WisdomTree Wells Notice could center on ESG representations

WisdomTree Wells Notice could center on ESG representations
SEC staff have concluded an investigation involving several now-liquidated ETFs.
AUG 08, 2024

WisdomTree is facing a likely SEC enforcement action related to three ESG-themed ETFs that the company liquidated earlier this year.

The company disclosed in a regulatory filing Tuesday that it had received a Wells Notice a day earlier from the Securities and Exchange Commission, which indicates that the regulator has concluded an investigation and that its staff have recommended an enforcement action.

It’s unclear what sections of federal securities law WisdomTree Asset Management allegedly violated, as the firm did not specify that in the regulatory filing. However, the company opted to say that the Wells Notice pertained to three ETFs with ESG-focused investment strategies that once represented a total of $119 million in average assets and have since been liquidated.

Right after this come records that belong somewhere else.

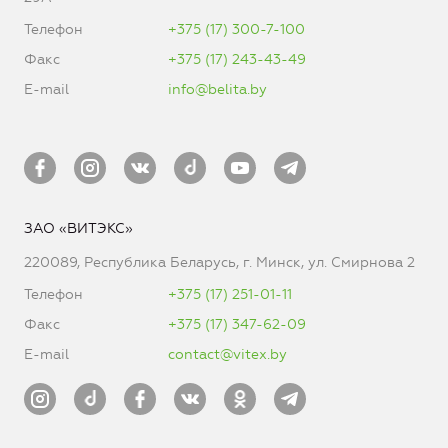
Телефон
+375 (17) 300-7-100
Факс
+375 (17) 243-43-49
E-mail
info@belita.by
ЗАО «ВИТЭКС»
220089, Республика Беларусь, г. Минск, ул. Смирнова 2
Телефон
+375 (17) 251-01-11
Факс
+375 (17) 347-62-09
E-mail
contact@vitex.by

“We maintain that WTAM’s actions have been in compliance with all applicable laws and regulations and intend to pursue the Wells Notice process, which will include the opportunity to respond to the SEC staff’s position,” a company spokesperson said in an email. “We have cooperated at every step of this process, and we will continue to do so.”

The SEC staff’s recommendation could include “a civil injunctive action or other action allowed by law, and may seek remedies that include injunctions, disgorgement, pre-judgement interest, civil money penalties, and such other relief as may be available,” the company said in the regulatory filing.

A Wells Notice “is the first step in the enforcement process, so it’s always very serious,” said David Chase, a former senior counsel at the SEC who now defends clients in SEC actions as well as whistleblowers.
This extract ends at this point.